Robar o crear: la vieja confusión de quienes nunca entendieron la literatura

 

Hay quienes creen que la literatura nace por generación espontánea, como si un escritor genial se sentara frente a una hoja en blanco y, aislado del mundo, inventara algo absolutamente nuevo. La realidad es mucho más compleja y, sobre todo, mucho más hermosa.

Acusar a Borges de "robar" la literatura inglesa es demostrar que nunca se entendió a Borges. Leyó con pasión a Stevenson, Chesterton, Kipling, De Quincey, Shakespeare y tantos otros. Pero no los copió: dialogó con ellos. Los atravesó con su inteligencia y los devolvió convertidos en otra cosa. Después de Borges, esos autores también se leen de una manera distinta. Como él mismo escribió, "cada escritor crea a sus precursores".

Lo mismo ocurre con Juan José Saer. Su obra conversa con el “nouveau roman” francés, sí, pero basta leer unas pocas páginas para descubrir que nadie escribió el río Paraná, la llanura santafesina o el tiempo como él. César Aira, por su parte, nunca ocultó sus influencias. Al contrario: las exhibe porque entiende que la literatura es una inmensa conversación donde cada autor toma herramientas heredadas para construir una voz propia.

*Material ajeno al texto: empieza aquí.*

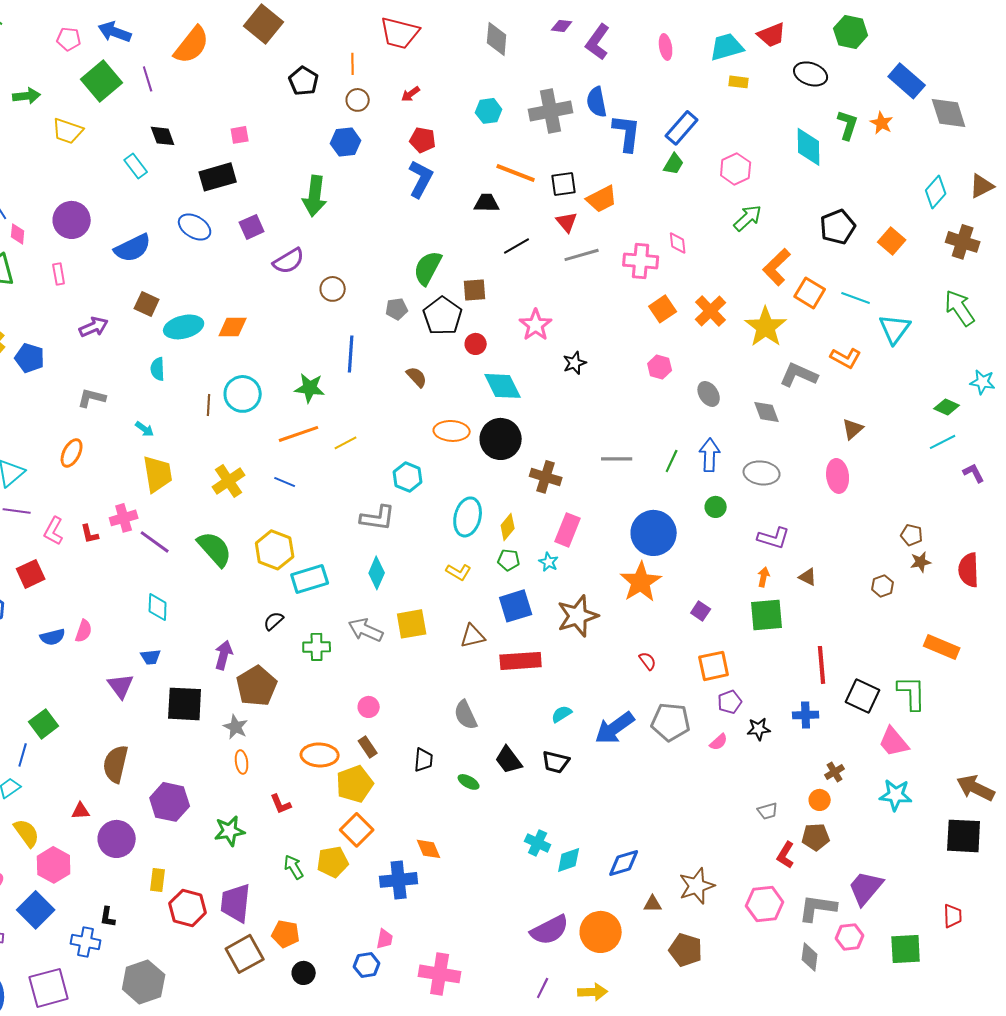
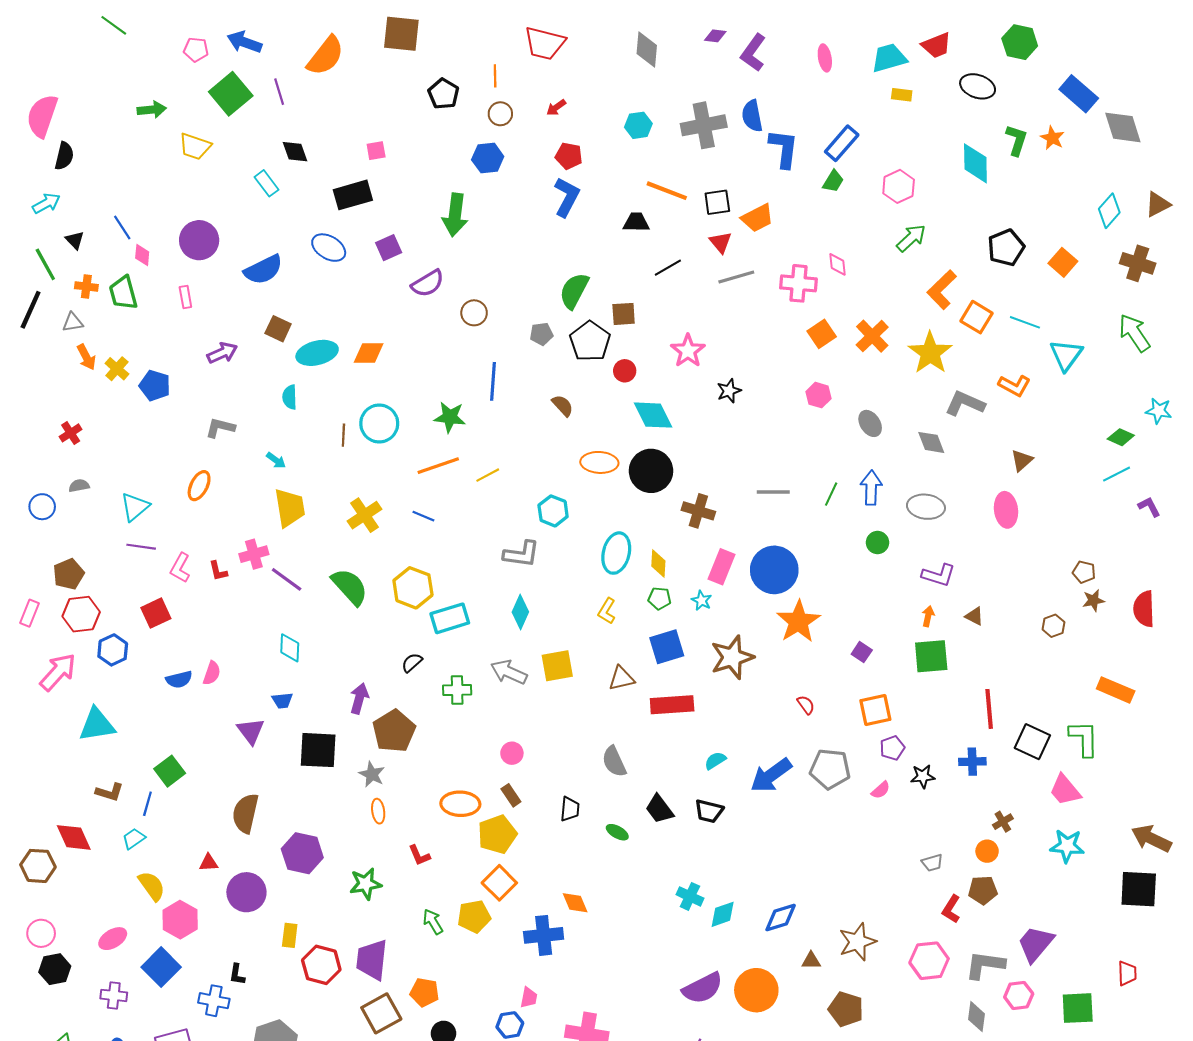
brown square: (264, 24) -> (401, 34), turned -33
yellow diamond: (508, 527) -> (658, 564), turned -36
blue circle: (654, 533) -> (774, 570), moved
yellow L-shape: (459, 572) -> (607, 611), turned 90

La historia del arte siempre fue así. Shakespeare tomó argumentos ajenos. Dante caminó junto a Virgilio. Joyce reescribió la “Odisea”. Picasso miró el arte africano. Tarantino filma sobre las películas que ama. Nadie los acusa seriamente de ladrones, porque comprendemos que la creación consiste precisamente en transformar lo recibido.

Confundir influencia con plagio es un error elemental. El plagio consiste en apropiarse de una obra y hacerla pasar por propia. La tradición, en cambio, consiste en leer, absorber, reinterpretar y producir algo nuevo. Sin esa cadena infinita de lecturas, la literatura simplemente dejaría de existir.

Quizás la verdadera incomodidad de algunos no sea que Borges, Saer o Aira hayan "robado", sino que lograron convertir sus influencias en obras originales que terminaron enriqueciendo el patrimonio universal de la literatura. Porque las grandes obras no nacen del vacío: nacen del diálogo con quienes escribieron antes.

En definitiva, ningún escritor escribe solo. Todos escriben acompañados por los libros que leyeron. La diferencia entre un imitador y un gran autor no está en tener influencias, sino en la capacidad de transformarlas hasta que dejen de parecer ajenas y se conviertan en una voz irrepetible. Ahí termina el préstamo y comienza la verdadera creación.